Maybe we mixed reserved and unreserved keyword, we should add type for keyword, like postgresql:

PG_KEYWORD("ALTER", ALTER, UNRESERVED_KEYWORD)
PG_KEYWORD("ALWAYS", ALWAYS, UNRESERVED_KEYWORD)
PG_KEYWORD("ANALYSE", ANALYSE, RESERVED_KEYWORD)        /* British spelling */
PG_KEYWORD("ANALYZE", ANALYZE, RESERVED_KEYWORD)

so we just only quote reserved keyword as @MBerhault said.

petermattis commented 9 years ago

I'm fine with adding a type field to the keywords map. Or to add a separate reservedKeywords map.

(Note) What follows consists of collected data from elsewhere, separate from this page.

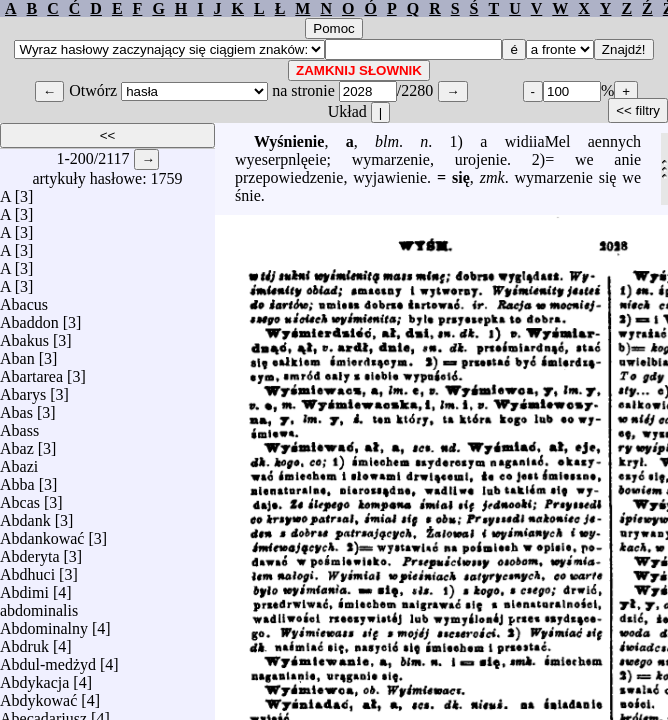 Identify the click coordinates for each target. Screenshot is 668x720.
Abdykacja (34, 677)
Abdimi (24, 587)
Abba (17, 479)
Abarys (23, 389)
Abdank (25, 515)
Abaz (17, 443)
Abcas (20, 497)
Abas (16, 407)
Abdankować (42, 533)
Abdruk (24, 641)
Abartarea (31, 371)
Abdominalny (44, 623)
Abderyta (30, 551)
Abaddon (29, 317)
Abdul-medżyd (48, 659)
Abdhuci (27, 569)
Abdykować (38, 695)
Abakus (24, 335)
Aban (17, 353) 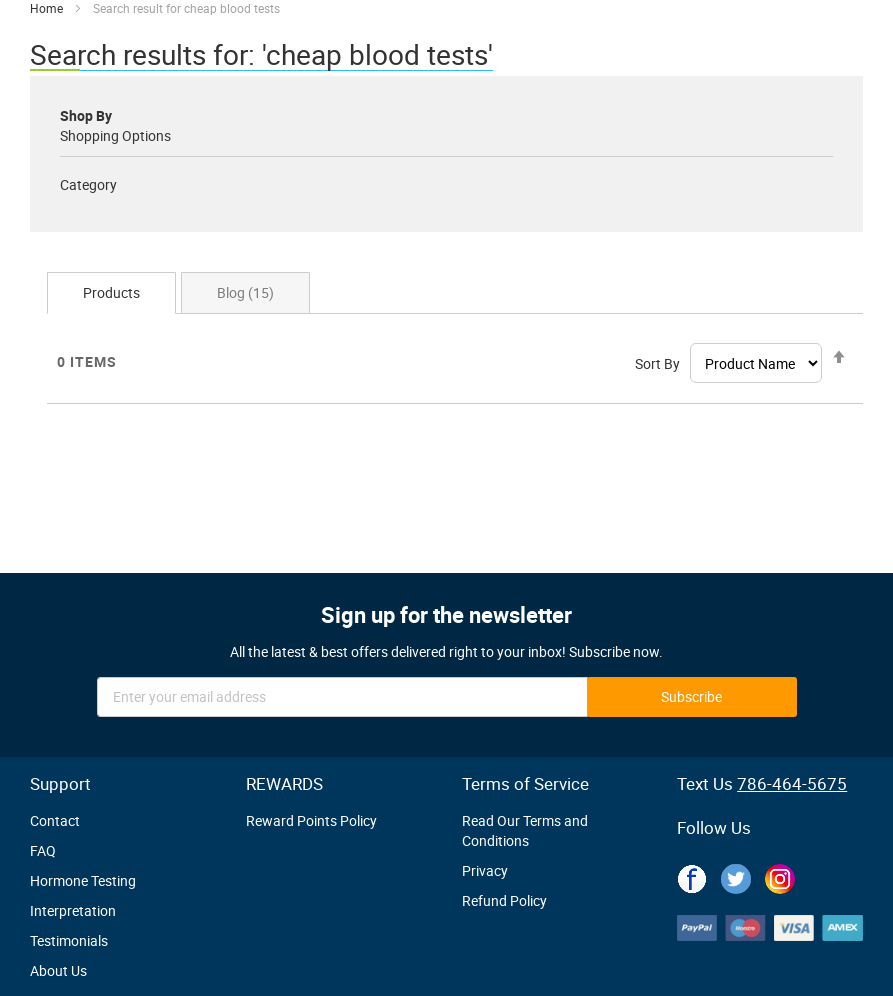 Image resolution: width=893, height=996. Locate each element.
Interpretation (73, 910)
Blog (245, 292)
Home (48, 8)
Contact (55, 820)
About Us (58, 970)
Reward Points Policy (311, 820)
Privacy (485, 870)
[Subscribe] (692, 697)
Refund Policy (504, 900)
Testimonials (69, 940)
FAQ (43, 850)
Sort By (657, 363)
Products (111, 292)
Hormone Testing (83, 880)
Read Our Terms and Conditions (525, 830) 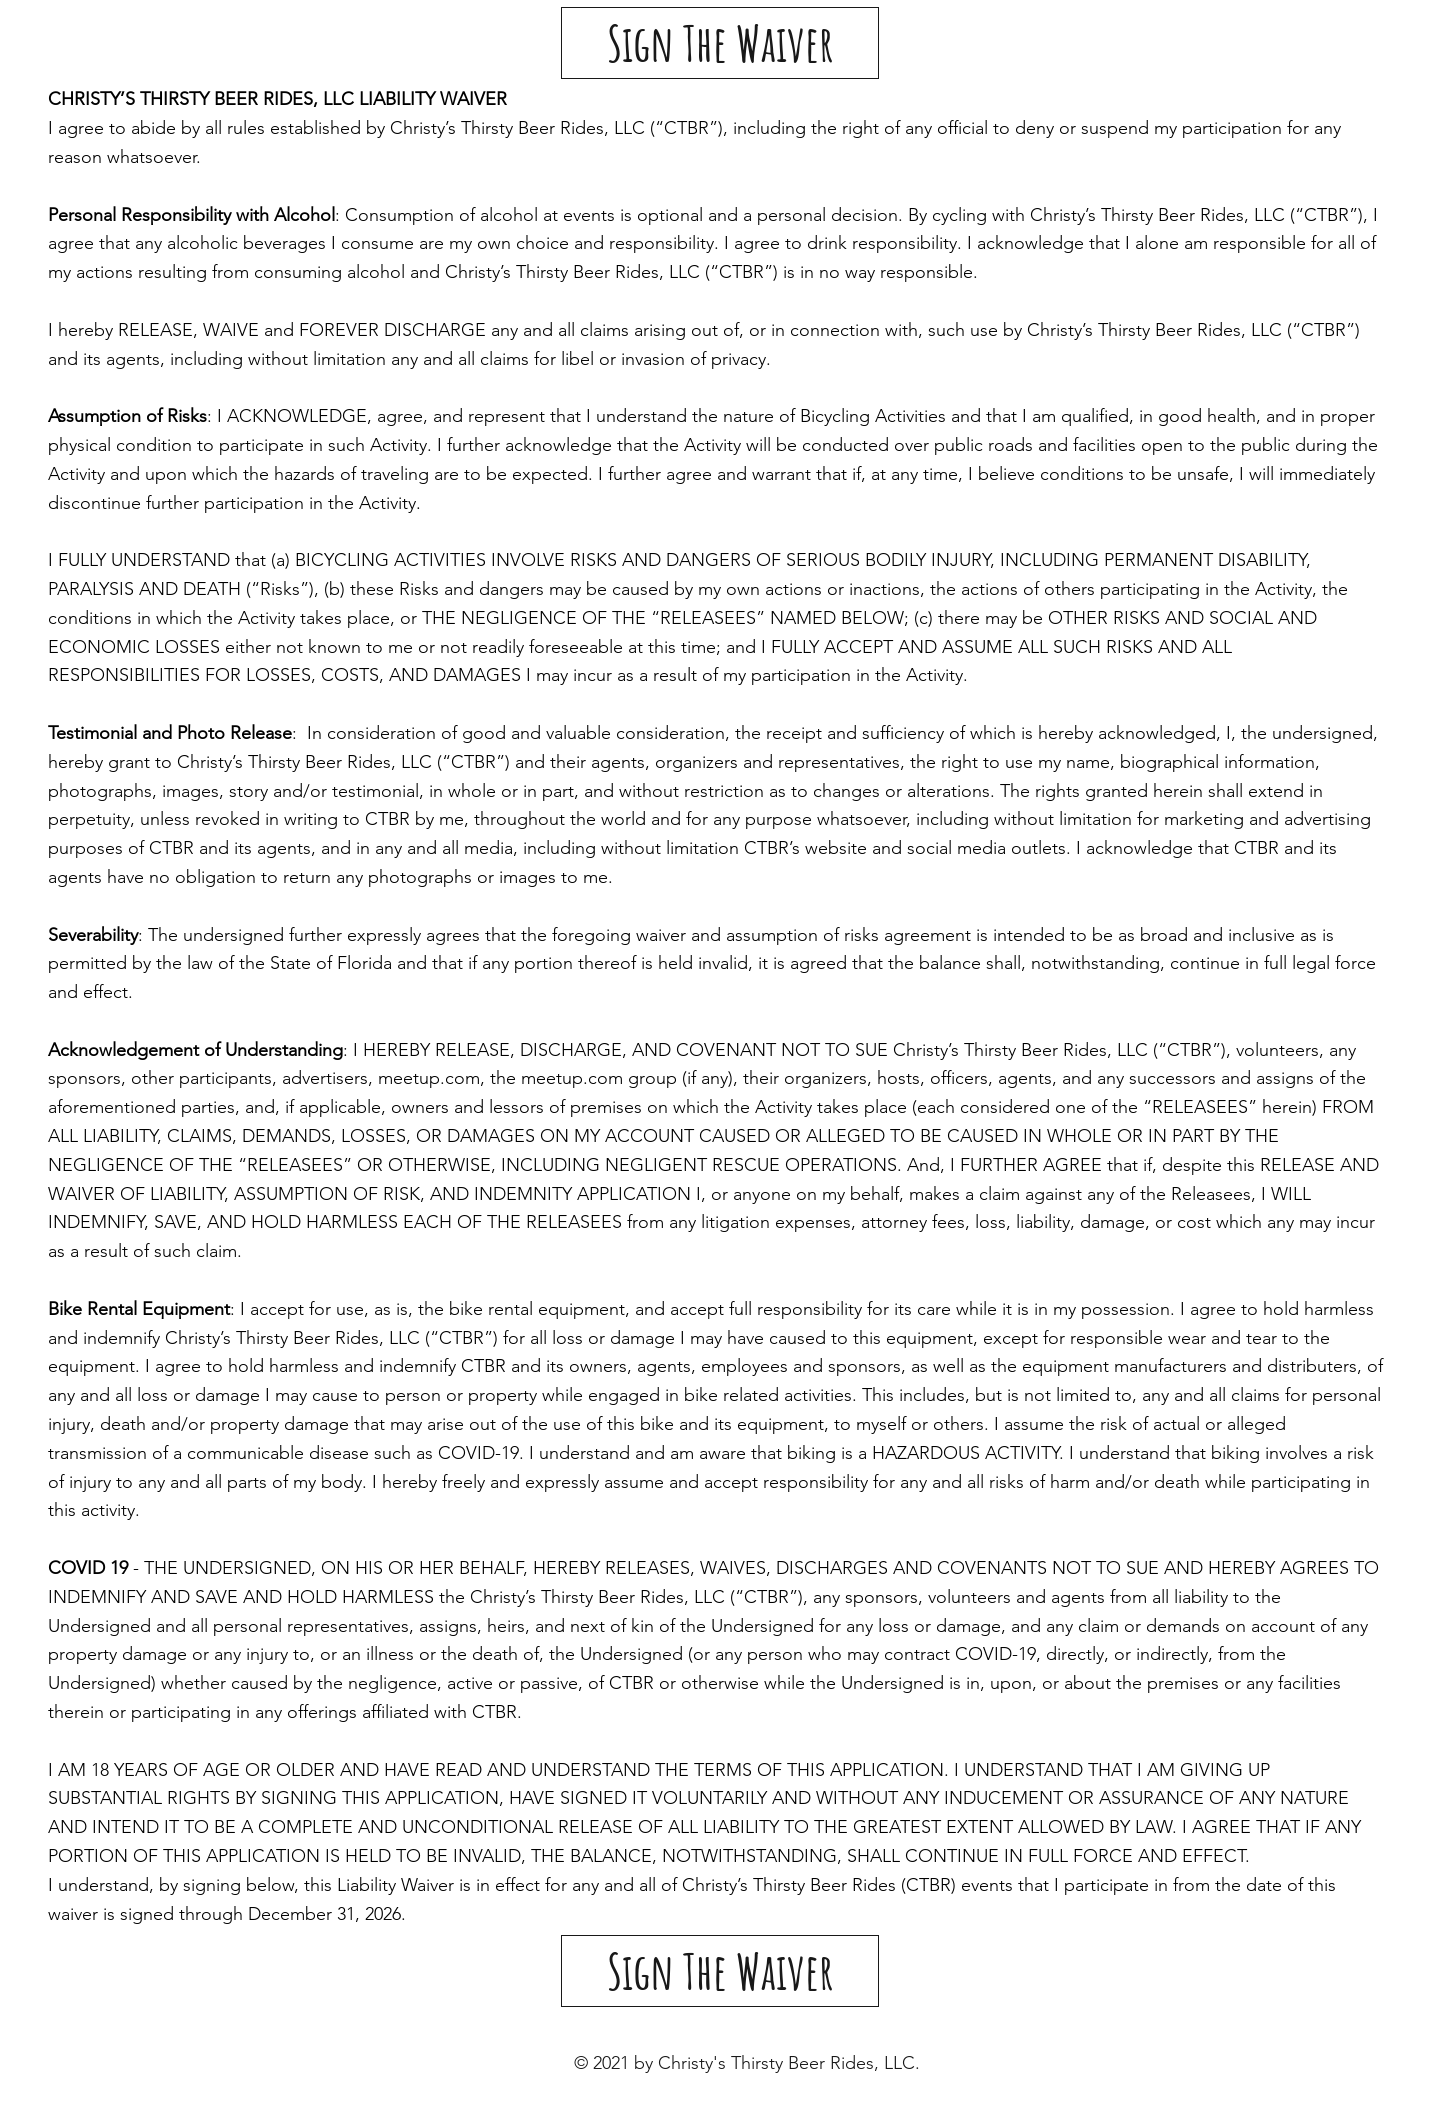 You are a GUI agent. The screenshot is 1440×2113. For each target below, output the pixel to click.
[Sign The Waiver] (720, 43)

tamird commented 9 years ago

Looks like this is fixed now.

> create database t;
OK
> set database = t;
OK
> CREATE TABLE t1 (name INT PRIMARY KEY, c2 CHAR(10));
OK
> INSERT INTO t1 VALUES(1, 'AAA');
OK
> SELECT * FROM t1;
name    c2
1   AAA
petermattis commented 9 years ago

The qualified name lookup was fixed by #2021. Someone still needs to fix the unnecessary quoting of non_reserved_keywords.

tamird commented 9 years ago

Meaning separating sql/parser/keywords into keywords and sql/parser/reservedKeywords? What's the symptom that would address?

petermattis commented 9 years ago

Its a minor enhancement now: SELECT name FROM bar currently is output as SELECT "name" FROM bar. I'll file a separate issue.